97. Acaba, o ülkelerin halkı, geceleyin uyurlarken kendilerine azâbımızın gelmeyeceğinden emin mi idiler?
98. Yoksa o ülkelerin halkı, ileri gelenleri, idarecileri kuşluk vakti eğlenirlerken kendilerine azâbımızın gelmeyeceğinden emin mi oldular?
99. Allah’ın hazırladığı plandan, azâbından kurtulacaklarına emin mi oldular? Yalnızca hüsrana uğrayan kavimler Allah’ın hazırladığı plandan, azâbından emin olurlar.

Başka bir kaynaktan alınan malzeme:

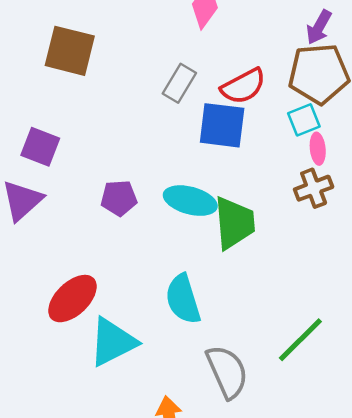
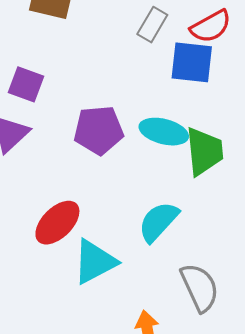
purple pentagon: (119, 198) -> (99, 130), size x1.5
cyan semicircle: (183, 299) -> (158, 222), turned 60

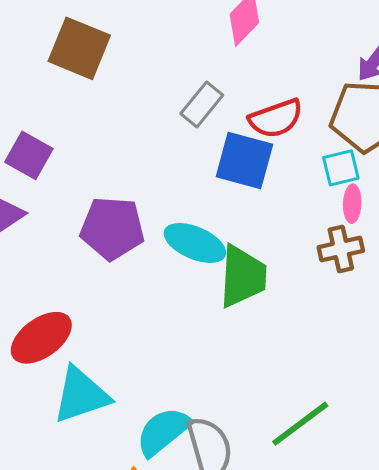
cyan semicircle: (158, 222) -> (163, 432), moved

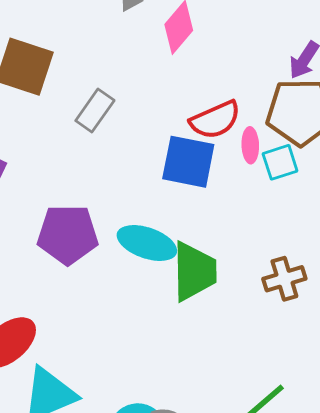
gray rectangle: (202, 104) -> (95, 110), moved
pink ellipse: (352, 204) -> (250, 145), moved
brown cross: (341, 249) -> (284, 279), moved

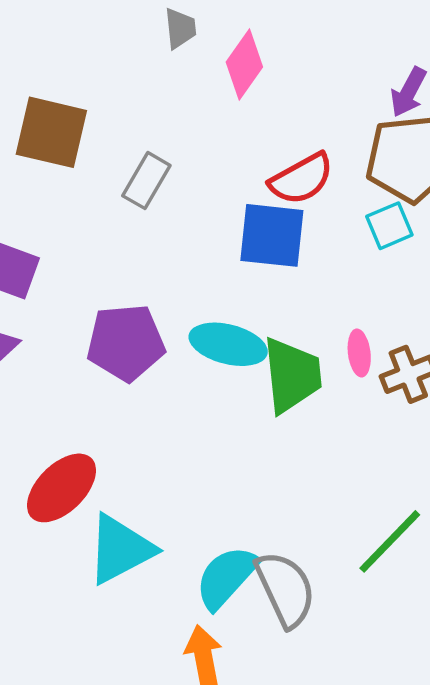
pink ellipse: (250, 145) -> (359, 353), moved

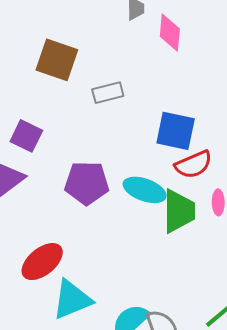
pink diamond: (244, 64) -> (170, 33), turned -36
red semicircle: (301, 179) -> (193, 165), moved
gray rectangle: (146, 181) -> (108, 93), turned 40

100. Önceki sahiplerinin helâkinden sonra yeryüzüne vâris olanlara, yaşadıkları ülkelerin ibretlerle dolu tarihleri, kâfi derecede aydınlatıcı bilgiler vermedi mi? Eğer bizimsünnetimiz, düzenimizin yasaları içinde, irademizin tecellisine uygun olursa, onları da günahlarından dolayı musibetlere, belâlara uğratırdık. Biz onların kafalarını, kalplerini anlayışsız hale getiririz de, onlar bu tür bilgiler için duyma kabiliyetlerini bile kullanamazlar.

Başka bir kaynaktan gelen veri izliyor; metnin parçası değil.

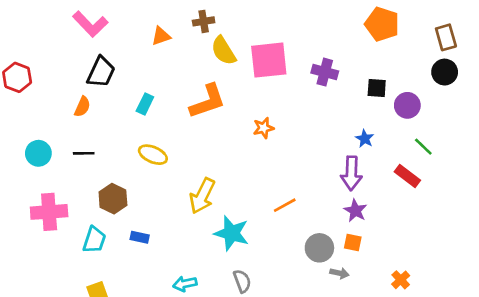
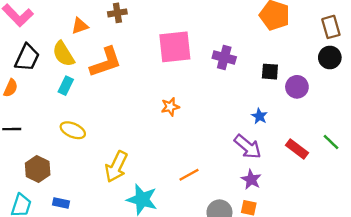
yellow semicircle: (224, 51) -> (63, 54), moved
orange L-shape: (208, 101) -> (106, 62), moved
green line: (423, 147) -> (331, 142), moved
purple arrow: (351, 173) -> (248, 147), turned -52

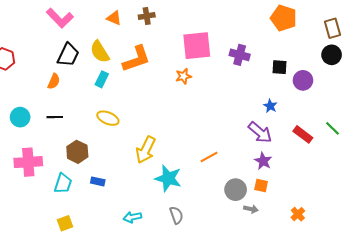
orange triangle: (80, 26) -> (114, 18), moved, turned 42
orange star: (170, 107) -> (183, 76), moved

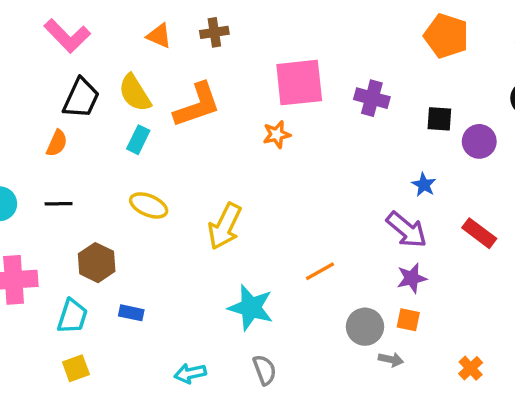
yellow arrow: (146, 150) -> (225, 226), moved
purple star: (263, 161) -> (412, 278), turned 30
yellow square: (65, 223) -> (76, 368), moved

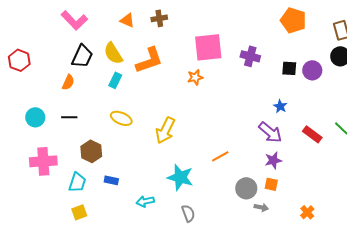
purple circle: (479, 141) -> (312, 70), moved
cyan arrow: (190, 373) -> (145, 201), moved

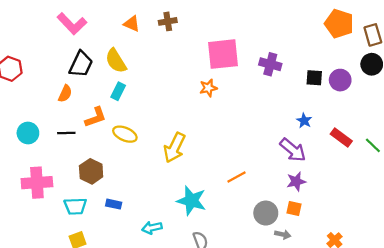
orange pentagon: (293, 20) -> (339, 24), moved
orange L-shape: (149, 60) -> (96, 117), moved, size x0.7
red rectangle: (312, 134) -> (341, 138), moved
cyan trapezoid: (77, 182) -> (75, 206), turned 70

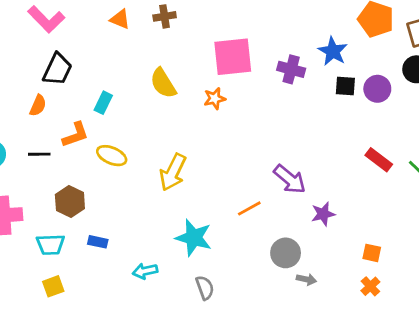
yellow semicircle: (116, 61) -> (163, 83), moved
blue star: (304, 121) -> (333, 51), moved, size x1.5
purple arrow: (293, 150) -> (290, 179), moved
orange square: (294, 209) -> (372, 253), moved

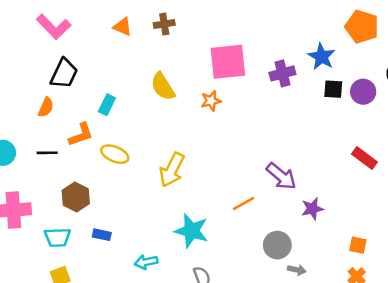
purple cross: (291, 69) -> (282, 73), turned -30

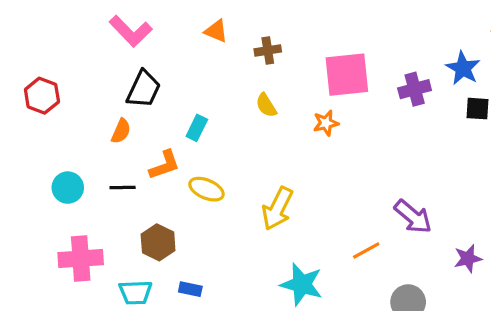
brown cross: (164, 24) -> (268, 50), moved
yellow semicircle: (163, 86) -> (266, 105), size x0.7
purple star: (312, 209) -> (468, 259), moved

101. İşte yok olup giden memleketler! Onların başlarına gelen felâketlerin bir kısmını sana anlatıyoruz. Andolsun ki, Rasulleri onlara apaçık deliller, mûcizelerle gelmişlerdi. Fakat önceden yalanladıkları hakikatlere iman edecek değillerdi. İşte Allah, kulluk sözleşmesindeki ortak taahhütlerini, Allah’a iman, kulluk ve sorumluluk bilincini şuur altına iterek örtbas edip inkârda ısrar eden kâfirlerin kalplerini, kafalarını böyle anlayışsız hale getirir.
102. Onların çoğunda, sözünde durma diye birşey bulamadık, gerçek şu ki, onların çoğunun, doğru ve mantıklı düşünmenin dışına çıktığını, fâsık, âsi, bozguncu olduklarını gördük.
103. Sonra onların ardından, Mûsâ’yı âyetlerimizle, mûcizelerimizle Firavun’a ve ileri gelenlerine, kodamanlarına tebliğ göreviyle özgürce sorumluluklarını yerine getirmek üzere gönderdik. Âyetlerimize karşı yakışıksız tavırlar aldılar, açıklanan sorumluluklarını hiçe saydılar, Allah’ın kitabını kendilerine tebliğini, sünnetin hayata geçirilmesini engellediler. İbret nazarıyla bir bak, incele, o bozguncuların âkıbetleri nasıl oldu?
104. Mûsâ: 'Ey Firavun, ben âlemlerin, bütün varlıkların Rabbinden bir elçiyim, Rasulüm' dedi.